There’s plenty of evidence for rationalization, but the most memorable— certainly the most bizarre—was a series of experiments on so-called split-brain patients by neuroscientist Michael Gazzaniga. Ordinarily, the left and right hemispheres of the brain are connected and communicate in both directions, but one treatment for severe epilepsy is to sever the two sides. Split-brain patients function surprisingly well, but scientists realized that because the two hemispheres handle different sorts of information, each side can learn something that the other isn’t aware of. This effect could be induced deliberately in experiments by exposing only one eye or the other to written instructions. In one version of his work, Gazzaniga used this technique to instruct the right hemisphere of a split-brain patient to stand up and walk. The man got up and walked. Gazzaniga then verbally asked the man why he was walking. The left hemisphere handles such “reason” questions, and even though that hemisphere had no idea what the real answerwas, the man immediately responded that he was going for a soda. Variations on this experiment always got the same result: The left hemisphere quickly and ingeniously fabricated explanations rather than admitting it had no idea what was going on. And the person whose lips delivered these answers believed every word.

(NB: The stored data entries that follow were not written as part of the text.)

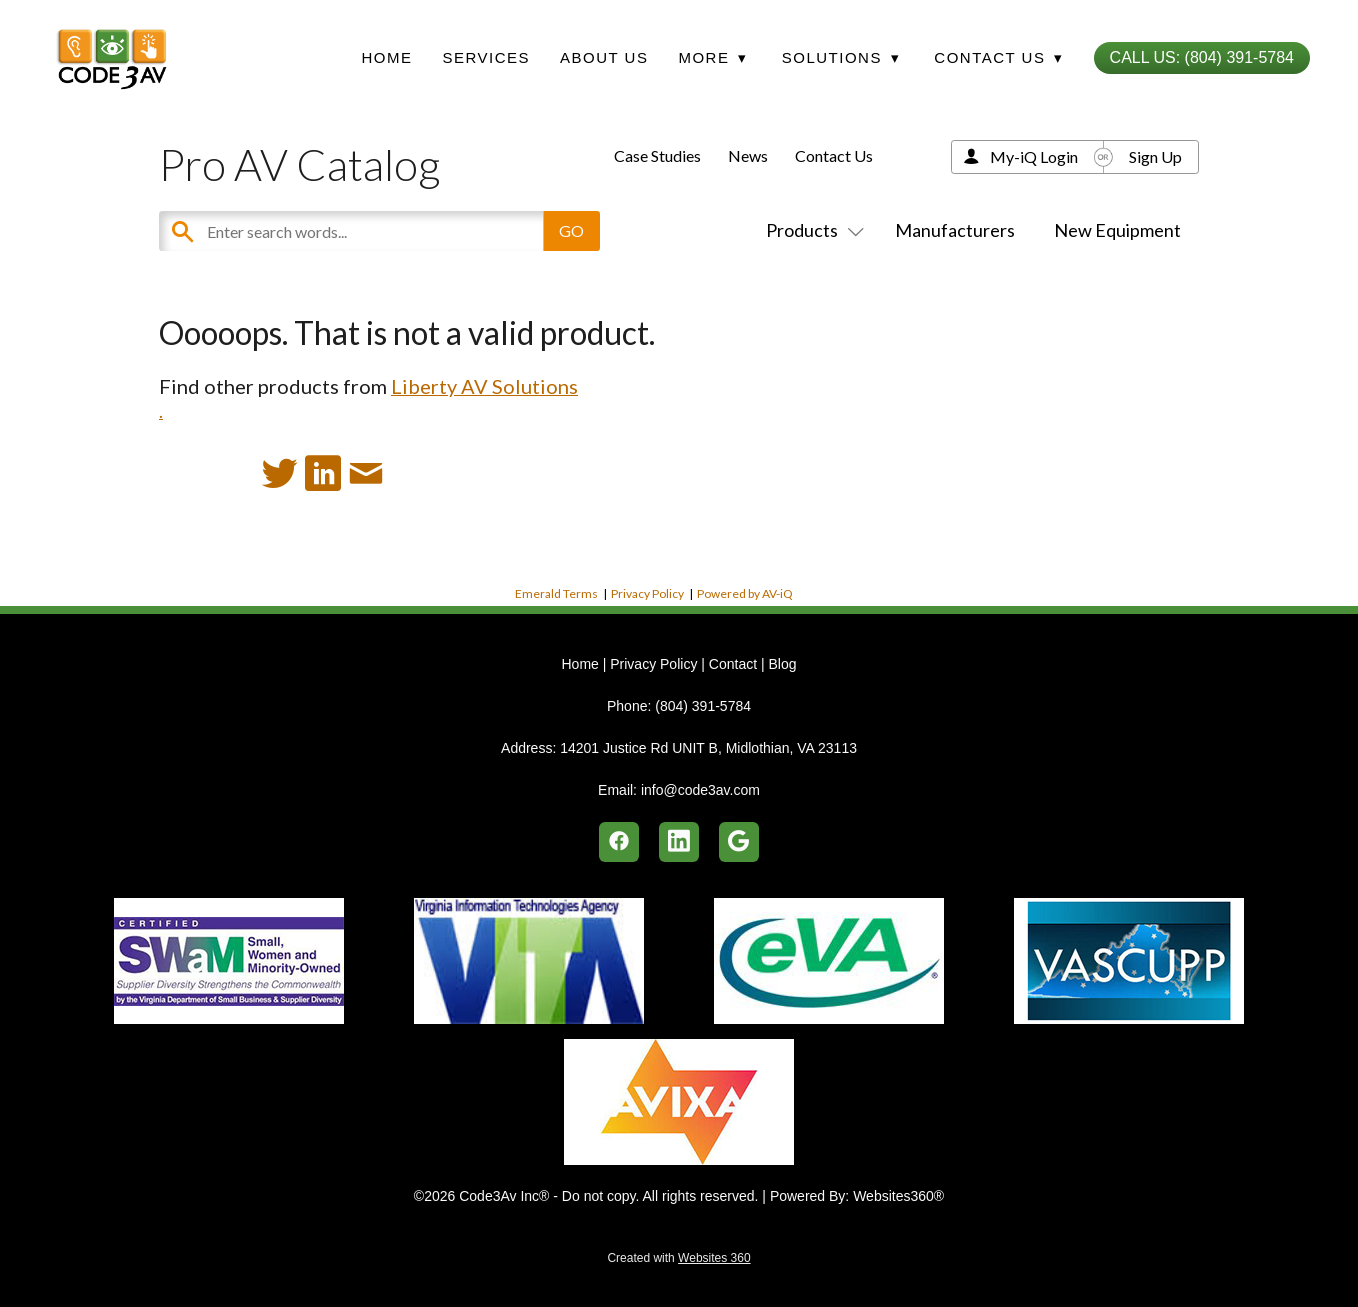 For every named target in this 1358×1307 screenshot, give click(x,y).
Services (486, 57)
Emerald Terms (556, 593)
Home (386, 57)
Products (811, 230)
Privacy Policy (647, 593)
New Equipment (1117, 230)
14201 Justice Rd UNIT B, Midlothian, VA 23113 (708, 748)
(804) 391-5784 (703, 706)
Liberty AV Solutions (484, 386)
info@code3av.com (700, 790)
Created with (678, 1258)
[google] (739, 842)
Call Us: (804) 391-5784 (1202, 57)
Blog (782, 664)
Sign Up (1155, 156)
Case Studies (657, 155)
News (748, 155)
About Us (604, 57)
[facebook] (619, 842)
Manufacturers (955, 230)
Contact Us (834, 155)
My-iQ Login (1034, 156)
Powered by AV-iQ (745, 593)
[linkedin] (679, 842)
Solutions (841, 57)
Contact (733, 664) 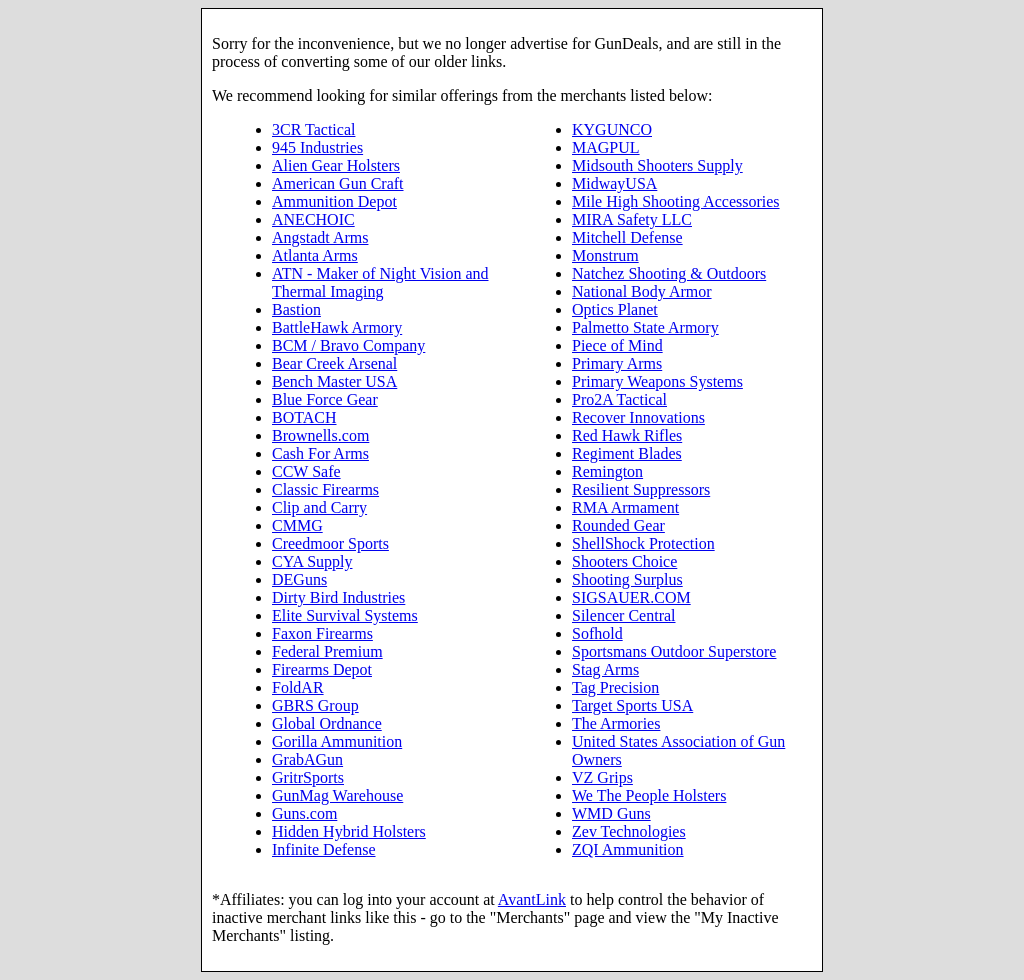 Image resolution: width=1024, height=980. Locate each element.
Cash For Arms (320, 453)
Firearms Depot (322, 669)
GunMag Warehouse (337, 795)
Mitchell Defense (627, 237)
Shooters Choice (624, 561)
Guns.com (304, 813)
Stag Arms (605, 669)
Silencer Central (624, 615)
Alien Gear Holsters (336, 165)
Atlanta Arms (315, 255)
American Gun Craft (338, 183)
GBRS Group (315, 705)
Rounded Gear (618, 525)
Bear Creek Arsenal (334, 363)
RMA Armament (625, 507)
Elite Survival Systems (345, 615)
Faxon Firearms (322, 633)
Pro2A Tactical (619, 399)
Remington (607, 471)
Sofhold (597, 633)
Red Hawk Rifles (627, 435)
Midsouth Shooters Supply (657, 165)
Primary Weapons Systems (657, 381)
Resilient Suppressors (641, 489)
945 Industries (317, 147)
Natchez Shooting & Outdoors (669, 273)
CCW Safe (306, 471)
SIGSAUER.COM (631, 597)
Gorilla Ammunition (337, 741)
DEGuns (299, 579)
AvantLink (532, 899)
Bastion (296, 309)
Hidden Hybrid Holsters (349, 831)
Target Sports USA (632, 705)
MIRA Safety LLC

When a woman tells a researcher how risky she thinks nuclear power is, what she says is probably a reliable reflection of her feelings. But when the researcher asks the person why she feels the way she does, her answer is likely to be partly or wholly inaccurate. It’s not that she is being deceitful. It’s that her answer is very likely to be, in some degree, a conscious rationalization of an unconscious judgment. So maybe it’s true that what really bothers people about nuclear power are the qualities on Slovic’s checklist. Or maybe that stuff is just Head rationalizing Gut’s judgment. Or maybe it’s a little of both. The truth is, we don’t know what the truth is.
Slovic’s list was, and still is, very influential in the large and growing business of risk communication because it provided a handy checklist that allowed analysts to quickly and easily come up with a profile for any risk. Is it man-made? Is it involuntary? Its simplicity also appealed to the media. Newspaper and magazine articles about risk still recite the items on the list as if they explain everything we need to know about why people react to some dangers and not others. But Slovic himself acknowledges the list’s limitations. “This was the mid-1970s. At the time we were doing the early work, we had no real appreciation for the unconscious, automatic system of thought. Our approach assumed that this was the way people were analyzing risks, in a very thoughtful way.”
Ultimately, Slovic and his colleagues found a way out of this box with the help of two clues buried within their data. The first lay in the word dread. Slovic found that dread—plain old fear—was strongly correlated with several other items on the list, including catastrophic, involuntary, and inequitable. Unlike some of the other items, these are loaded with emotional content. And he found that this cluster of qualities—which he labeled “the dread factor”—was by far the strongest predictor of people’s reaction to an activity or technology. This was a strong hint that there was more going on in people’s brains than cool, rational analysis.